Has anyone reading this ever attended a conference paper sale? (No, that’s not about buying pre-written term papers.) Or have you ever received an academic journal article “preprint request postcard?” Here’s an image of one:
Source: Google Scholar Blog.
So far I’ve come up with a list of things that seem to still be helpful. Caveats: I’m aiming to help the social science and humanities students interested in communication and information. Our first year students won’t be teaching yet, so I am not focusing on teaching with this list.
Hopefully there are some readers who will find this list useful too.
How to Get a Ph.D. — The Draft Reading List
Agre, P. (2002). Networking on the Network: A Guide to Professional Skills for PhD Students. http://vlsicad.ucsd.edu/Research/Advice/network.html I’ll excerpt the following sections:
- Building a Professional Identity
- Socializing at Conferences
- Publication and Credit
- Recognizing Difference
- Your Dissertation
- Academic Language
anonymous. (ed.) (2015). “When in Academia.” http://wheninacademia.tumblr.com/
Becker, H. S. (2007). Writing for Social Scientists. Chicago: University of Chicago Press. — Don’t let the title of this book fool you, it is equally applicable to graduate students in the humanities and professional programs. I’m excerpting the following sections:
- Freshman English for Graduate Students
- Persona and Authority
- Learning to Write as a Professional
- Terrorized by the Literature
Cham, J. (2013, January 21). “Your Conference Presentation.” (image.) PhD Comics.
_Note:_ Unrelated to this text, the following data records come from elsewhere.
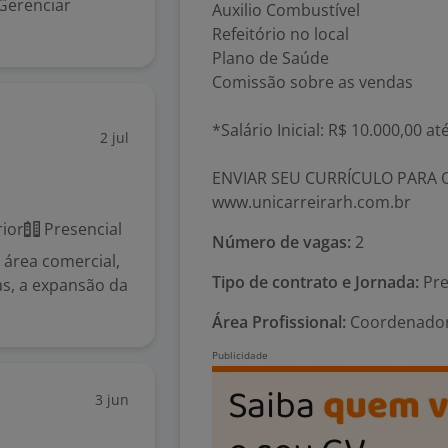
Gerenciar
Auxilio Combustível
Refeitório no local
Plano de Saúde
Comissão sobre as vendas
*Salário Inicial: R$ 10.000,00 a
2 jul
ENVIAR SEU CURRÍCULO PARA O 
www.unicarreirarh.com.br
ior
Presencial
Número de vagas:
2
 área comercial,
Tipo de contrato e Jornada:
Pre
as, a expansão da
Área Profissional:
Coordenador 
3 jun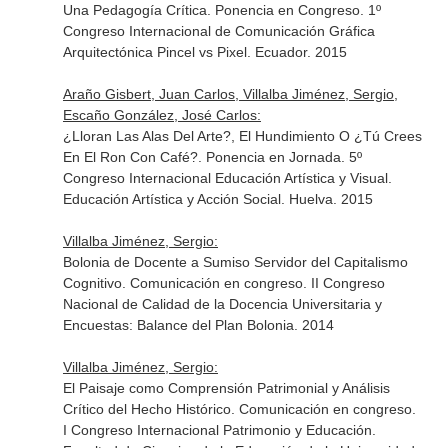
Una Pedagogía Crítica. Ponencia en Congreso. 1º
Congreso Internacional de Comunicación Gráfica
Arquitectónica Pincel vs Pixel. Ecuador. 2015
Araño Gisbert, Juan Carlos, Villalba Jiménez, Sergio,
Escaño González, José Carlos:
¿Lloran Las Alas Del Arte?, El Hundimiento O ¿Tú Crees
En El Ron Con Café?. Ponencia en Jornada. 5º
Congreso Internacional Educación Artística y Visual.
Educación Artística y Acción Social. Huelva. 2015
Villalba Jiménez, Sergio:
Bolonia de Docente a Sumiso Servidor del Capitalismo
Cognitivo. Comunicación en congreso. II Congreso
Nacional de Calidad de la Docencia Universitaria y
Encuestas: Balance del Plan Bolonia. 2014
Villalba Jiménez, Sergio:
El Paisaje como Comprensión Patrimonial y Análisis
Crítico del Hecho Histórico. Comunicación en congreso.
I Congreso Internacional Patrimonio y Educación.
Edwards, P. N. (2014). “How to Give an Academic Talk.” http://pne.people.si.umich.edu/PDF/howtotalk.pdf (13 pp.)
Germano, W. (2013) From Dissertation to Book. (2nd ed.) Chicago: University of Chicago Press. — Note: “Passive Is Spoken Here” is a great section heading. I’ll excerpt the chapter:
- Making Prose Speak
Sterne, J. (2014). How to Peer Review Something You Hate. ICA Newsletter. (2 pp.)
Shore, B. M. (2014). The Graduate Advisor Handbook. Chicago: University of Chicago Press. I’ll excerpt:
- Mutual Expectations for Research Advising (pp. 143-146)
Strunk, W., Jr. & White, E. B. (2000). The Elements of Style. (4th ed.) New York: Longman. (Important: You must avoid any “Original Edition” or public domain reprint that does not include E. B. White as a co-author. The version without E. B. White is a different book.)
@yourpapersucks (ed.) (2015). “Shit My Reviewers Say.” http://shitmyreviewerssay.tumblr.com/
I see that it’s a list woefully lacking in anything like “social media savvy for Ph.D. students” or “How new forms of scholarly communication are changing the dissertation.” I’m sure there are other newish domains I’ve left out, too. What am I missing? Can anyone help me out? Please add a comment or e-mail me.
Yours in futurity.
(this blog post was cross-posted to Multicast.)